35 Mr Norville also referred to comments in other medical reports. One example is a comment of Dr Mandel that Mr Norville’s reality testing was very limited in this area. Other doctors referred to “perceived irregularities” referring to their understanding that Mr Norville’s perception of what had happened may not have been how other people would have perceived the situation. I pause there to refer again to the comment in the cases that a doctor’s own observations of the person being examined are not generally amenable to being proved incorrect. In this case, by reaching a conclusion that Mr Norville’s reality testing was very limited or that irregularities were perceived by him, these doctors are making their own observations about Mr Norville. There was no suggestion, nor is there any basis for finding, that the doctors regarded Mr Norville as delusional or that things that he said had happened to him had not happened. As I said the focus is on the doctor’s observations of Mr Norville’s reaction to his circumstances.
36 Another area that Mr Norville highlighted were some remarks in Dr Milton’s report that Mr Norville had a limited intellect. I agree that those remarks were made and that they may very well be incorrect. Mr Norville has provided evidence of psychiatric testing which he underwent in 1989 showing that he had above average intellect. I do not find that Dr Milton’s report or indeed Dr Jagger’s report should be amended on that basis and the reason for that is, again returning to the test set out in paragraph 103 of Secretary NSW Treasury v C the expert opinion must be based on factual material underlining the opinion. In my view any finding about Mr Norville’s intellect could not have affected Mr Milton’s conclusion about any psychological or psychiatric condition that he has or is said to have. The relevance of Mr Norville’s intellect to any such diagnosis is not apparent to me and consequently I do not think any finding in relation to that can be said to be material underlying the opinion.
37 Mr Norville made several other submissions and relied on other documents, however, having reviewed those matters, I am satisfied that none of them would justify an amendment to the record being made in the terms sought by Mr Norville.

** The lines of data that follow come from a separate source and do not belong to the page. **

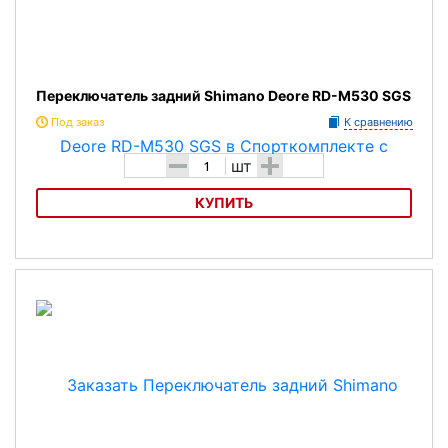
Переключатель задний Shimano Deore RD-M530 SGS
Под заказ
К сравнению
-
+
шт
КУПИТЬ
Переключатель задний Shimano Deore RD-M530 SGS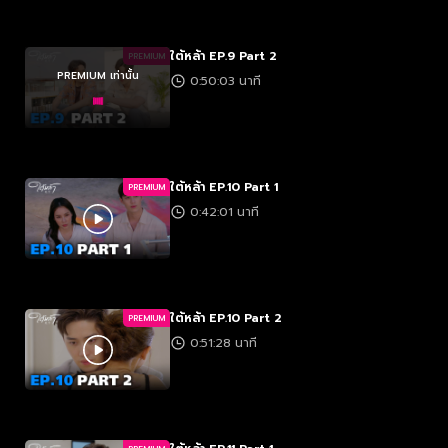
ใต้หล้า EP.9 Part 2
PREMIUM
PREMIUM เท่านั้น
0:50:03 นาที
ใต้หล้า EP.10 Part 1
PREMIUM
0:42:01 นาที
ใต้หล้า EP.10 Part 2
PREMIUM
0:51:28 นาที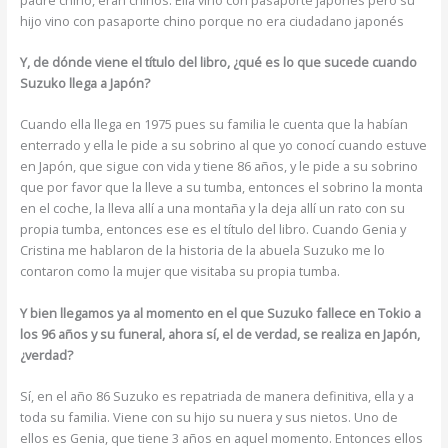
hijo vino con pasaporte chino porque no era ciudadano japonés
Y, de dónde viene el título del libro, ¿qué es lo que sucede cuando
Suzuko llega a Japón?
Cuando ella llega en 1975 pues su familia le cuenta que la habían
enterrado y ella le pide a su sobrino al que yo conocí cuando estuve
en Japón, que sigue con vida y tiene 86 años, y le pide a su sobrino
que por favor que la lleve a su tumba, entonces el sobrino la monta
en el coche, la lleva allí a una montaña y la deja allí un rato con su
propia tumba, entonces ese es el título del libro. Cuando Genia y
Cristina me hablaron de la historia de la abuela Suzuko me lo
contaron como la mujer que visitaba su propia tumba.
Y bien llegamos ya al momento en el que Suzuko fallece en Tokio a
los 96 años y su funeral, ahora sí, el de verdad, se realiza en Japón,
¿verdad?
Sí, en el año 86 Suzuko es repatriada de manera definitiva, ella y a
toda su familia. Viene con su hijo su nuera y sus nietos. Uno de
ellos es Genia, que tiene 3 años en aquel momento. Entonces ellos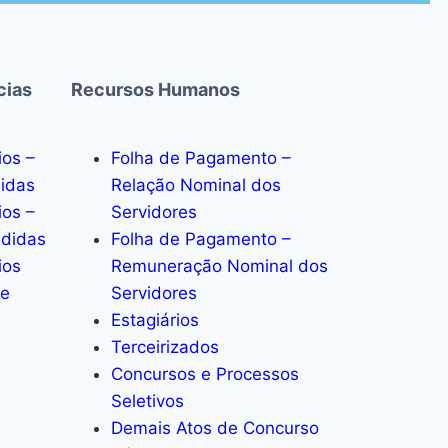
cias
Recursos Humanos
ios –
Folha de Pagamento –
bidas
Relação Nominal dos
ios –
Servidores
edidas
Folha de Pagamento –
ios
Remuneração Nominal dos
de
Servidores
Estagiários
Terceirizados
Concursos e Processos
Seletivos
Demais Atos de Concurso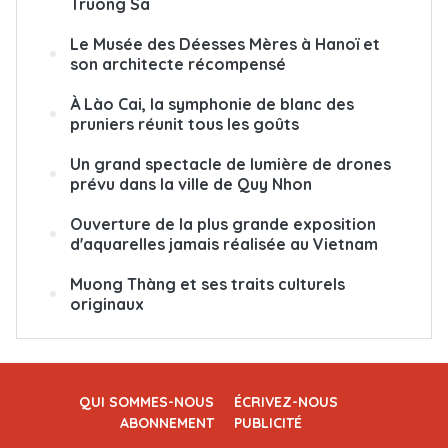
Truong Sa
Le Musée des Déesses Mères à Hanoï et
son architecte récompensé
À Lào Cai, la symphonie de blanc des
pruniers réunit tous les goûts
Un grand spectacle de lumière de drones
prévu dans la ville de Quy Nhon
Ouverture de la plus grande exposition
d'aquarelles jamais réalisée au Vietnam
Muong Thàng et ses traits culturels
originaux
QUI SOMMES-NOUS
ÉCRIVEZ-NOUS
ABONNEMENT
PUBLICITÉ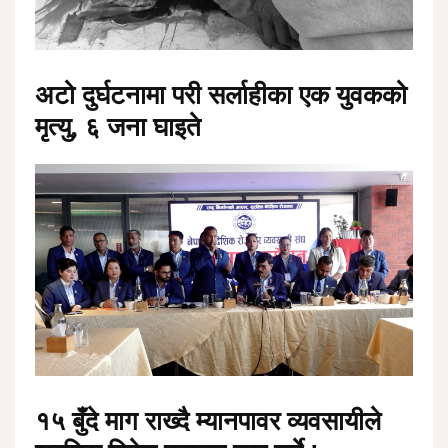
अटो दुर्घटनामा परी सर्लाहीका एक युवकको
मृत्यु, ६ जना घाइते
१५ बुँदे माग राख्दै म्यानपावर व्यवसायीले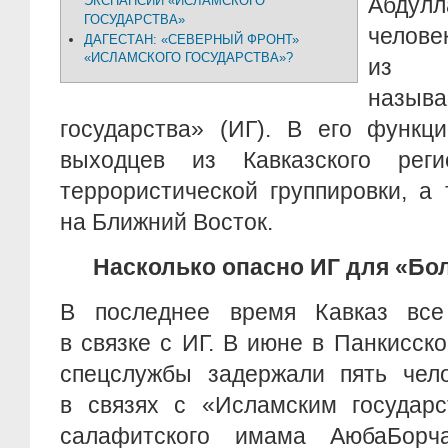
Абдул
ЭКСПАНСИИ «ИСЛАМСКОГО
ГОСУДАРСТВА»
чело
ДАГЕСТАН: «СЕВЕРНЫЙ ФРОНТ»
«ИСЛАМСКОГО ГОСУДАРСТВА»?
из э
назыв
государства» (ИГ). В его функц
выходцев из Кавказского ре
террористической группировки, а
на Ближний Восток.
Насколько опасно ИГ для «Бо
В последнее время Кавказ все
в связке с ИГ. В июне в Панкисск
спецслужбы задержали пять чело
в связях с «Исламским государс
салафитского имама АюбаБорча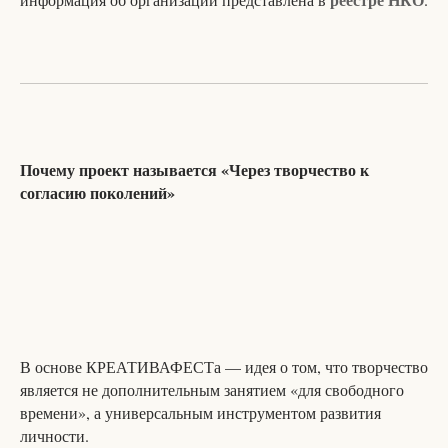
Почему проект называется «Через творчество к
согласию поколений»
В основе КРЕАТИВАФЕСТа — идея о том, что творчество
является не дополнительным занятием «для свободного
времени», а универсальным инструментом развития
личности.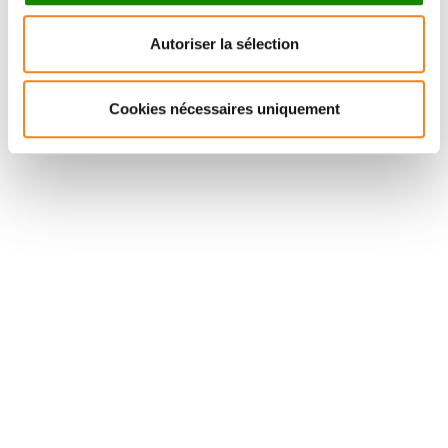
DRASKOVIC
Médecin Sorbonne
Autoriser la sélection
Université
Cookies nécessaires uniquement
Stay in touch with Institut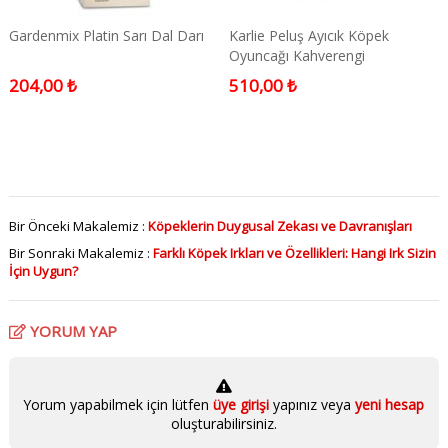
Gardenmix Platin Sarı Dal Darı
Karlie Peluş Ayıcık Köpek
Oyuncağı Kahverengi
204,00 ₺
510,00 ₺
Bir Önceki Makalemiz :
Köpeklerin Duygusal Zekası ve Davranışları
Bir Sonraki Makalemiz :
Farklı Köpek Irkları ve Özellikleri: Hangi Irk Sizin
İçin Uygun?
YORUM YAP
Yorum yapabilmek için lütfen
üye girişi
yapınız veya
yeni hesap
oluşturabilirsiniz.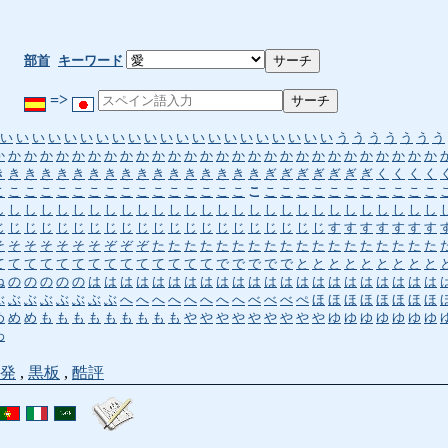
部首
キーワード
=>
い
い
い
い
い
い
い
い
い
い
い
い
い
い
い
い
い
い
い
い
い
う
う
う
う
う
う
う
か
か
か
か
か
か
か
か
か
か
か
か
か
か
か
か
か
か
か
か
か
か
か
か
か
か
か
か
き
き
き
き
き
き
き
き
き
き
き
き
き
き
き
き
き
ぎ
ぎ
ぎ
ぎ
ぎ
ぎ
ぎ
く
く
く
く
こ
こ
こ
こ
こ
こ
こ
こ
こ
こ
こ
こ
こ
こ
こ
こ
こ
こ
こ
こ
こ
こ
こ
こ
こ
こ
こ
こ
し
し
し
し
し
し
し
し
し
し
し
し
し
し
し
し
し
し
し
し
し
し
し
し
し
し
し
し
じ
じ
じ
じ
じ
じ
じ
じ
じ
じ
じ
じ
じ
じ
じ
じ
じ
じ
じ
じ
じ
す
す
す
す
す
す
す
そ
そ
そ
そ
そ
そ
そ
ぞ
ぞ
ぞ
た
た
た
た
た
た
た
た
た
た
た
た
た
た
た
た
た
た
て
て
て
て
て
て
て
て
て
て
て
て
て
て
で
で
で
で
で
と
と
と
と
と
と
と
と
と
ね
の
の
の
の
の
は
は
は
は
は
は
は
は
は
は
は
は
は
は
は
は
は
は
は
は
は
は
ぶ
ぶ
ぶ
ぶ
ぶ
ぶ
ぶ
ぶ
へ
へ
へ
へ
へ
へ
へ
へ
べ
べ
べ
ぺ
ほ
ほ
ほ
ほ
ほ
ほ
ほ
ほ
め
め
め
も
も
も
も
も
も
も
も
も
や
や
や
や
や
や
や
や
や
ゆ
ゆ
ゆ
ゆ
ゆ
ゆ
ゆ
わ
発
,
黒板
,
酷評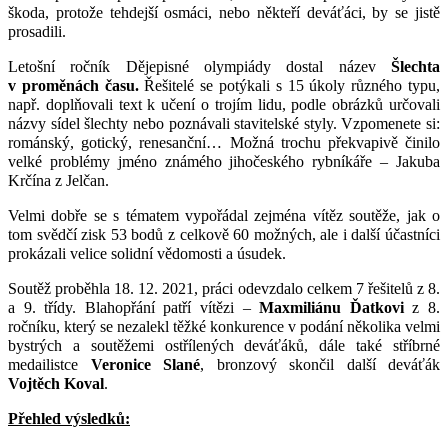
škoda, protože tehdejší osmáci, nebo někteří deváťáci, by se jistě
prosadili.
Letošní ročník Dějepisné olympiády dostal název
Šlechta
v proměnách času.
Řešitelé se potýkali s 15 úkoly různého typu,
např. doplňovali text k učení o trojím lidu, podle obrázků určovali
názvy sídel šlechty nebo poznávali stavitelské styly. Vzpomenete si:
románský, gotický, renesanční… Možná trochu překvapivě činilo
velké problémy jméno známého jihočeského rybníkáře – Jakuba
Krčína z Jelčan.
Velmi dobře se s tématem vypořádal zejména vítěz soutěže, jak o
tom svědčí zisk 53 bodů z celkově 60 možných, ale i další účastníci
prokázali velice solidní vědomosti a úsudek.
Soutěž proběhla 18. 12. 2021, práci odevzdalo celkem 7 řešitelů z 8.
a 9. třídy. Blahopřání patří vítězi –
Maxmiliánu Ďatkovi
z 8.
ročníku, který se nezalekl těžké konkurence v podání několika velmi
bystrých a soutěžemi ostřílených deváťáků, dále také stříbrné
medailistce
Veronice Slané
, bronzový skončil další deváťák
Vojtěch Koval
.
Přehled výsledků: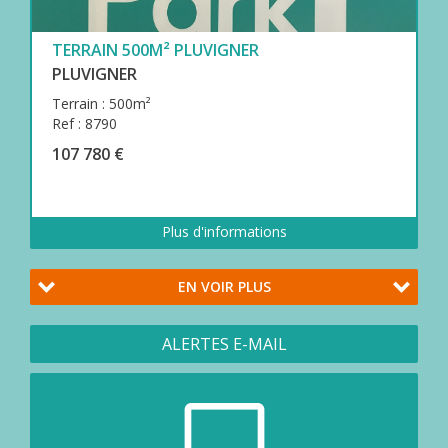
TERRAIN 500M² PLUVIGNER
PLUVIGNER
Terrain : 500m²
Ref : 8790
107 780 €
Plus d'informations
EN VOIR PLUS
ALERTES E-MAIL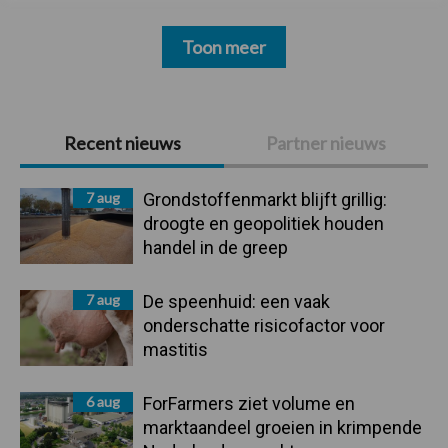
Toon meer
Primaire
Recent nieuws
Partner nieuws
Sidebar
7 aug
Grondstoffenmarkt blijft grillig:
droogte en geopolitiek houden
handel in de greep
7 aug
De speenhuid: een vaak
onderschatte risicofactor voor
mastitis
6 aug
ForFarmers ziet volume en
marktaandeel groeien in krimpende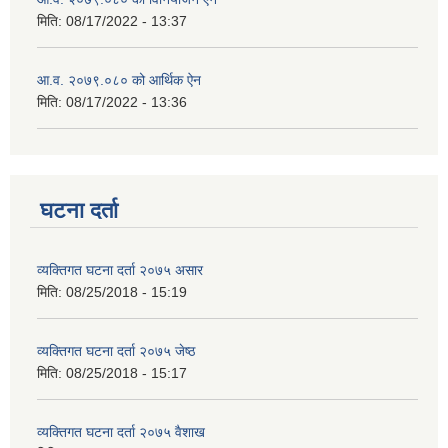
मिति:
08/17/2022 - 13:37
आ.व. २०७९.०८० को आर्थिक ऐन
मिति:
08/17/2022 - 13:36
घटना दर्ता
व्यक्तिगत घटना दर्ता २०७५ असार
मिति:
08/25/2018 - 15:19
व्यक्तिगत घटना दर्ता २०७५ जेष्ठ
मिति:
08/25/2018 - 15:17
व्यक्तिगत घटना दर्ता २०७५ वैशाख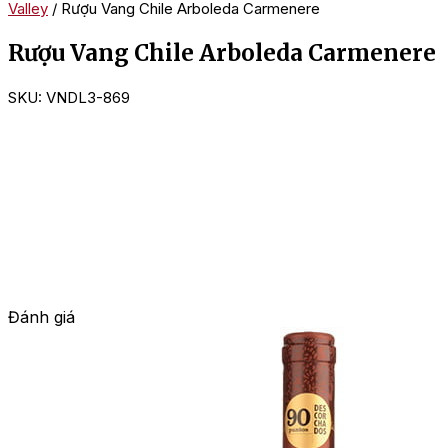
Valley
/ Rượu Vang Chile Arboleda Carmenere
Rượu Vang Chile Arboleda Carmenere
SKU:
VNDL3-869
Đánh giá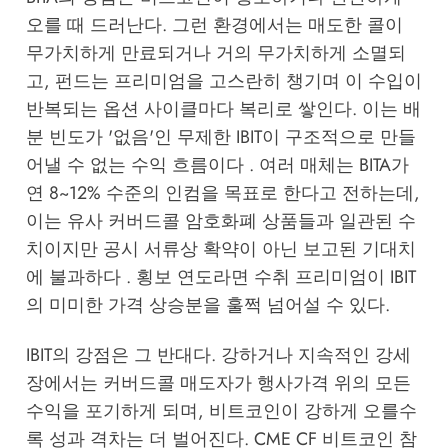
오를 때 드러난다. 그런 환경에서는 매도한 콜이
무가치하게 만료되거나 거의 무가치하게 소멸되
고, 펀드는 프리미엄을 고스란히 챙기며 이 수입이
반복되는 옵션 사이클마다 복리로 쌓인다. 이는 배
분 빈도가 '없음'인 무제한 IBIT이 구조적으로 만들
어낼 수 없는 수익 흐름이다 . 여러 매체는 BITA가
연 8~12% 수준의 인컴을 목표로 한다고 전하는데,
이는 유사 커버드콜 암호화폐 상품들과 일관된 수
치이지만 공시 서류상 확약이 아닌 보고된 기대치
에 불과하다 . 횡보 연도라면 수취 프리미엄이 IBIT
의 미미한 가격 상승분을 훌쩍 넘어설 수 있다.
IBIT의 강점은 그 반대다. 강하거나 지속적인 강세
장에서는 커버드콜 매도자가 행사가격 위의 모든
수익을 포기하게 되며, 비트코인이 강하게 오를수
록 성과 격차는 더 벌어진다. CME CF 비트코인 참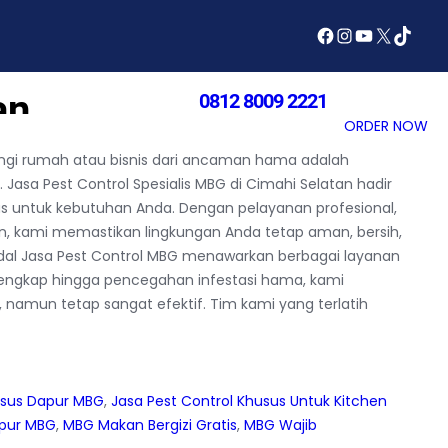
Facebook
Instagram
YouTube
X
TikTok
esialis Untuk Mitra
an
0812 8009 2221
SERVICES
ABOUT US
ORDER NOW
Have You Any Quires ?
ungi rumah atau bisnis dari ancaman hama adalah
asa Pest Control Spesialis MBG di Cimahi Selatan hadir
us untuk kebutuhan Anda. Dengan pelayanan profesional,
n, kami memastikan lingkungan Anda tetap aman, bersih,
al Jasa Pest Control MBG menawarkan berbagai layanan
lengkap hingga pencegahan infestasi hama, kami
mun tetap sangat efektif. Tim kami yang terlatih
usus Dapur MBG
, 
Jasa Pest Control Khusus Untuk Kitchen
apur MBG
, 
MBG Makan Bergizi Gratis
, 
MBG Wajib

38 Finally, in relation to document 3, this document is merely a reference to the second document. It refers to the opinion of Dr Jagger that Mr Norville was unfit for employment “due to symptoms of anxiety and depression associated with personality disorder”. The correctness of that comment stands or falls on the basis of my finding in relation to document 2. Therefore my finding that the comment in the retirement certificate about personality disorder is not incorrect or misleading also applies to the remark in document 3.
Orders
- The respondent’s decision to refuse to amend document 1 is set aside. In substitution for that decision I make a decision that a notation be placed on that document stating that the words “physical incapacity” are incorrect and should be disregarded and that the words psychological unfitness” should be read in substitution for those words.
In relation to documents 2 and 3, the applicant’s application in relation to those documents is dismissed pursuant to section 73(5)(h) of the Administrative Decisions Tribunal Act as misconceived or lacking in substance.